From the entries below, determine the number of lines that contain "eğitimi". Give that number by itself.
====== Data shown ======
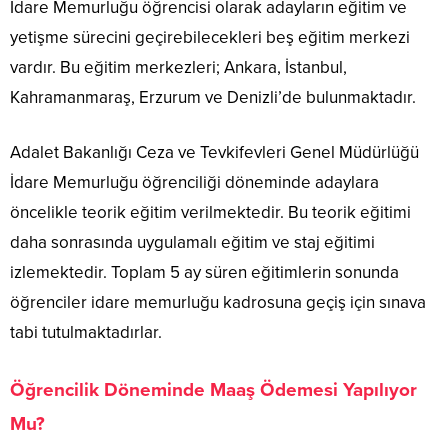
İdare Memurluğu öğrencisi olarak adayların eğitim ve
yetişme sürecini geçirebilecekleri beş eğitim merkezi
vardır. Bu eğitim merkezleri; Ankara, İstanbul,
Kahramanmaraş, Erzurum ve Denizli’de bulunmaktadır.
Adalet Bakanlığı Ceza ve Tevkifevleri Genel Müdürlüğü
İdare Memurluğu öğrenciliği döneminde adaylara
öncelikle teorik eğitim verilmektedir. Bu teorik eğitimi
daha sonrasında uygulamalı eğitim ve staj eğitimi
izlemektedir. Toplam 5 ay süren eğitimlerin sonunda
öğrenciler idare memurluğu kadrosuna geçiş için sınava
tabi tutulmaktadırlar.
Öğrencilik Döneminde Maaş Ödemesi Yapılıyor
Mu?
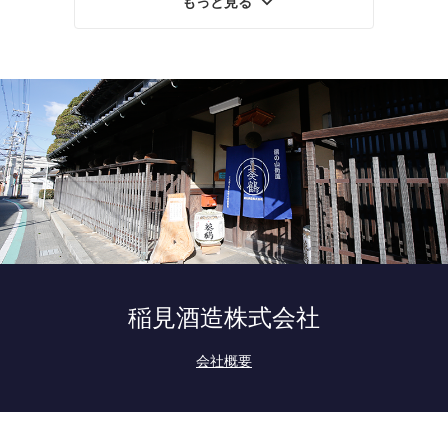
もっと見る
稲見酒造株式会社
会社概要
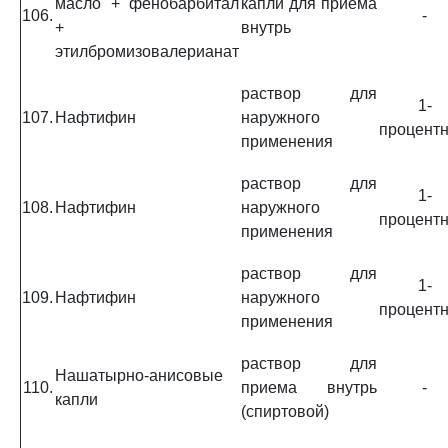
масло + фенобарбитал
капли для приема
106.
-
+
внутрь
этилбромизовалерианат
раствор для
1-
107.
Нафтифин
наружного
процент
применения
раствор для
1-
108.
Нафтифин
наружного
процент
применения
раствор для
1-
109.
Нафтифин
наружного
процент
применения
раствор для
Нашатырно-анисовые
110.
приема внутрь
-
капли
(спиртовой)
======
Exercise answer :: 2